The good: He has had nine double-doubles (10 or more points and rebounds in a game), which is more than any UConn freshman ever, including Emeka Okafor, who had seven. Drummond broke out in flashes, especially against Syracuse, the best team that UConn has played.
The not-so-good: Drummond, who averaged 10.2 points, has yet to develop the post moves that would make him a consistent scoring threat. The coaches are trying to teach him how to seal off his defender and move to the basket, for instance.
What is the best thing Andre Drummond does for his team?

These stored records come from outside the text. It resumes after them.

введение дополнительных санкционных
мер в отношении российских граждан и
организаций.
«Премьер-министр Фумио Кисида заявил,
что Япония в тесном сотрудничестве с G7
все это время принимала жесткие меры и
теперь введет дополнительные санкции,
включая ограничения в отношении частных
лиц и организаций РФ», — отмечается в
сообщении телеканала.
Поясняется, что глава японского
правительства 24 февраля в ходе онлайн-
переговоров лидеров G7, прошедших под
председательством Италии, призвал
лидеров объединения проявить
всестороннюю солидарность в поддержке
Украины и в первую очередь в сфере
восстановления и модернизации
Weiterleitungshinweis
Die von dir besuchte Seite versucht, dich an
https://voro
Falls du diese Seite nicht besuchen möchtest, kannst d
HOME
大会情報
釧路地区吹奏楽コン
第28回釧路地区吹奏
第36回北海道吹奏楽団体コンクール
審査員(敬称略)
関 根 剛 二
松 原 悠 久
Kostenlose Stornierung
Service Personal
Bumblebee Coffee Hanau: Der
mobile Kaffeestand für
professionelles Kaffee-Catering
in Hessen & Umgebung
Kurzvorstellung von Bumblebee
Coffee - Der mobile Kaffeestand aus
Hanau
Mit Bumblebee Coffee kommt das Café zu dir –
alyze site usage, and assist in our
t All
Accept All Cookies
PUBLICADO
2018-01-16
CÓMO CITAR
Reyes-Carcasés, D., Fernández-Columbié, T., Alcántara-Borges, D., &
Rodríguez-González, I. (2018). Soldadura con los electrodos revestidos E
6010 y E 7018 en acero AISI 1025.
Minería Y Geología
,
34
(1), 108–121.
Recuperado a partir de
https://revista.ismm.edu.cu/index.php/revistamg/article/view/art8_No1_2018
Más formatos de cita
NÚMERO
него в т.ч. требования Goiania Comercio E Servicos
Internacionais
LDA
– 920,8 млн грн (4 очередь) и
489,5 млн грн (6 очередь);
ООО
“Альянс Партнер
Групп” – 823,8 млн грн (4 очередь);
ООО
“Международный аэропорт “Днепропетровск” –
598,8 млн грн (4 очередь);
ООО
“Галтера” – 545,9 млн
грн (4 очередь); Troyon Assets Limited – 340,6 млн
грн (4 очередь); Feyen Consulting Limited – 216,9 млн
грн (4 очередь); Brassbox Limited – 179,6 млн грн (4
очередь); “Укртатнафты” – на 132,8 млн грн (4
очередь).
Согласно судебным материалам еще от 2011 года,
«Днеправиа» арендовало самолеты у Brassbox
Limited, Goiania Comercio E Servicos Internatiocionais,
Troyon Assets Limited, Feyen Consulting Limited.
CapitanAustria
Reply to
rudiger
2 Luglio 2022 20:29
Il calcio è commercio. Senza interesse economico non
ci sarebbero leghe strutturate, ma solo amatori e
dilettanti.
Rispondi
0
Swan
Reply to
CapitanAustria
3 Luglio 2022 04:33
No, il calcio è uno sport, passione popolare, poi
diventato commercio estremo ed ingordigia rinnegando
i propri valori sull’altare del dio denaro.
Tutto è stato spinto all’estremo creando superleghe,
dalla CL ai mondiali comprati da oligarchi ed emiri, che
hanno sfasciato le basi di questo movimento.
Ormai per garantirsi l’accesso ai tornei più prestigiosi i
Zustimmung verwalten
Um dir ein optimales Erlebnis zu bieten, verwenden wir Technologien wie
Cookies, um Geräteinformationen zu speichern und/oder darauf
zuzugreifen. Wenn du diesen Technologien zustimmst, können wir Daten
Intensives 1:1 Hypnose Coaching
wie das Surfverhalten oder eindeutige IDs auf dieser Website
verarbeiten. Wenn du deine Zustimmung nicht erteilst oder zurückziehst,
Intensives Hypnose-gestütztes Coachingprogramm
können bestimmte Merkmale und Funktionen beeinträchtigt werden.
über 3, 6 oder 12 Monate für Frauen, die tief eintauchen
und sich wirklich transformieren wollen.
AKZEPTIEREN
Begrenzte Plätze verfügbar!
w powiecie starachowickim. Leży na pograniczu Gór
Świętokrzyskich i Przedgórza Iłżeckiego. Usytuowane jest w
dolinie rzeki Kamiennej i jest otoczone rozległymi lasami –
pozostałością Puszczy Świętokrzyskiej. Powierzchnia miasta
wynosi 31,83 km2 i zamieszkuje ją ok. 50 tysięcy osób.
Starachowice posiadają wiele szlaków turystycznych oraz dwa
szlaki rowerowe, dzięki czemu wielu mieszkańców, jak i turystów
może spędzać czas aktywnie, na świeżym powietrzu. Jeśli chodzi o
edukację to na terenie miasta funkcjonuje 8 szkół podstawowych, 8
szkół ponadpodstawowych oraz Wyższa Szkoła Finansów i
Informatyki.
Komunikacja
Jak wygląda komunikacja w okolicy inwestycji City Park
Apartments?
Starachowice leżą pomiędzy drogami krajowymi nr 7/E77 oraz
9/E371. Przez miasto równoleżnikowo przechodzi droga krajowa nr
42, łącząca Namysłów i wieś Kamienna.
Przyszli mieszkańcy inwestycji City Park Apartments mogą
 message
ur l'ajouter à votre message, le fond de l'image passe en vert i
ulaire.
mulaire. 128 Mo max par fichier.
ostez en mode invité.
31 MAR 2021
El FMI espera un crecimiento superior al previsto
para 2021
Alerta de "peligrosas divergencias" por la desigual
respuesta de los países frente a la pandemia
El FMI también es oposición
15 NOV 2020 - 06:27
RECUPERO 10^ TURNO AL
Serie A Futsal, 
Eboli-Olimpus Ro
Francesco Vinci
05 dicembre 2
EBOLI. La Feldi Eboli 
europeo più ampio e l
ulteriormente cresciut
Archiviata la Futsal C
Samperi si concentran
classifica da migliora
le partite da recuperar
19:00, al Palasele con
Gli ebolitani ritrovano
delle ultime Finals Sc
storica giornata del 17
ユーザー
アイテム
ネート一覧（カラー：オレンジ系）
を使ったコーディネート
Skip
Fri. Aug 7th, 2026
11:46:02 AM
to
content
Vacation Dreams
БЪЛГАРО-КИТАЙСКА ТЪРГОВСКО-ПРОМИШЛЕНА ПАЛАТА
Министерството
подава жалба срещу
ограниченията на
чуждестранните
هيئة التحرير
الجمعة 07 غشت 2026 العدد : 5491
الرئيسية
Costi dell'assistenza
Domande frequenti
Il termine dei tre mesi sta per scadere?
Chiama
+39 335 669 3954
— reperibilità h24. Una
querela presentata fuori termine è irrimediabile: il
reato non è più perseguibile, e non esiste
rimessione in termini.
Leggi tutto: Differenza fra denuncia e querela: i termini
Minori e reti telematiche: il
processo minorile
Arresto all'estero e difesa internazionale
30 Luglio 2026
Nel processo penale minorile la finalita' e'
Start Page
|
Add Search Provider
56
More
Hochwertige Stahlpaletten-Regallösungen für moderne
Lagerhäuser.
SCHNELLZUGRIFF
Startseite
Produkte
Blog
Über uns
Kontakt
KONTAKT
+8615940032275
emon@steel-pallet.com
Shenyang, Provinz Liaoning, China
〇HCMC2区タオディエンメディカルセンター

The best thing Andre Drummond brings to any team right now is his freaky athleticism. He has a ways to go before he’s a well-rounded player, but right now Drummond will give you incredible quickness for a 7-footer and tremendous leaping ability; he also proved to be a very capable Jim Calhoun shot-blocker (that is, he’ll challenge anything near the rim while avoiding fouls and he’s quite good at weak-side help). All of that made Drummond an excellent college big-man defender. There were also times this year where Drummond would stride into a passing lane for a steal at the top of the key, leading to a fast-break dunk, and in those moments, Drummond looked like a seven-foot guard. He’s very much a “toolsy” (to borrow a baseball term) player right this second, but he had flashes that were absolutely breathtaking.